EXERCISE: The lines to copy are those holding the string "child" in the entries below.

----------

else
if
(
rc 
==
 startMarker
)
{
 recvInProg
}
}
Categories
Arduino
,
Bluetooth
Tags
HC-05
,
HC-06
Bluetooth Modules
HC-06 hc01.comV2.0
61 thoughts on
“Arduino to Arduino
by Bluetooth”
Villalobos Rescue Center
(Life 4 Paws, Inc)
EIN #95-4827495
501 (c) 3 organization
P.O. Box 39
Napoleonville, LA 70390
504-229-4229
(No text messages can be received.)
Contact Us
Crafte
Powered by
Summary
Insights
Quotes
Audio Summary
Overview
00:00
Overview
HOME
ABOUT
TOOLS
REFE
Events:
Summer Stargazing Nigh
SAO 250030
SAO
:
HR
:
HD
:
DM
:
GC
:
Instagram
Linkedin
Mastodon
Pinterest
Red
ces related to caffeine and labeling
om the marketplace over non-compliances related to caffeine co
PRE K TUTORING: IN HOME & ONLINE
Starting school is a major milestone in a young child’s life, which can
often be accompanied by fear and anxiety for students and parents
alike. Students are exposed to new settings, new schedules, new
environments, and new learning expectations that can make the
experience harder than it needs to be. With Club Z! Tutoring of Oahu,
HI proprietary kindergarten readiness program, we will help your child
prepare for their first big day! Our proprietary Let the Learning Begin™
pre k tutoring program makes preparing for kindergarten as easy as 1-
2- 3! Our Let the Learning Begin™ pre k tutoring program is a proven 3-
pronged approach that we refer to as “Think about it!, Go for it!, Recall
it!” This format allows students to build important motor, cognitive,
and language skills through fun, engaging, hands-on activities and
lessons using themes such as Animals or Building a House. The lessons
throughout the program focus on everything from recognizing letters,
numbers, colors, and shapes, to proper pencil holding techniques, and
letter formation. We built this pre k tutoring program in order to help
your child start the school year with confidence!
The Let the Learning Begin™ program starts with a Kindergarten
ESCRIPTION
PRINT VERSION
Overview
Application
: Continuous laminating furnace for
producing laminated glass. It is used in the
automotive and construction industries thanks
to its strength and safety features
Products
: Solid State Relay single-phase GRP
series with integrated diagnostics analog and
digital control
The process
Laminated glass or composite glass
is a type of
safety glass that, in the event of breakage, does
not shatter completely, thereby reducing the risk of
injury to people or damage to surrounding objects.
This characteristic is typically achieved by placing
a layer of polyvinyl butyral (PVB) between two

----------

RESPONSE FOR THIS EXERCISE:
Starting school is a major milestone in a young child’s life, which can
HI proprietary kindergarten readiness program, we will help your child
your child start the school year with confidence!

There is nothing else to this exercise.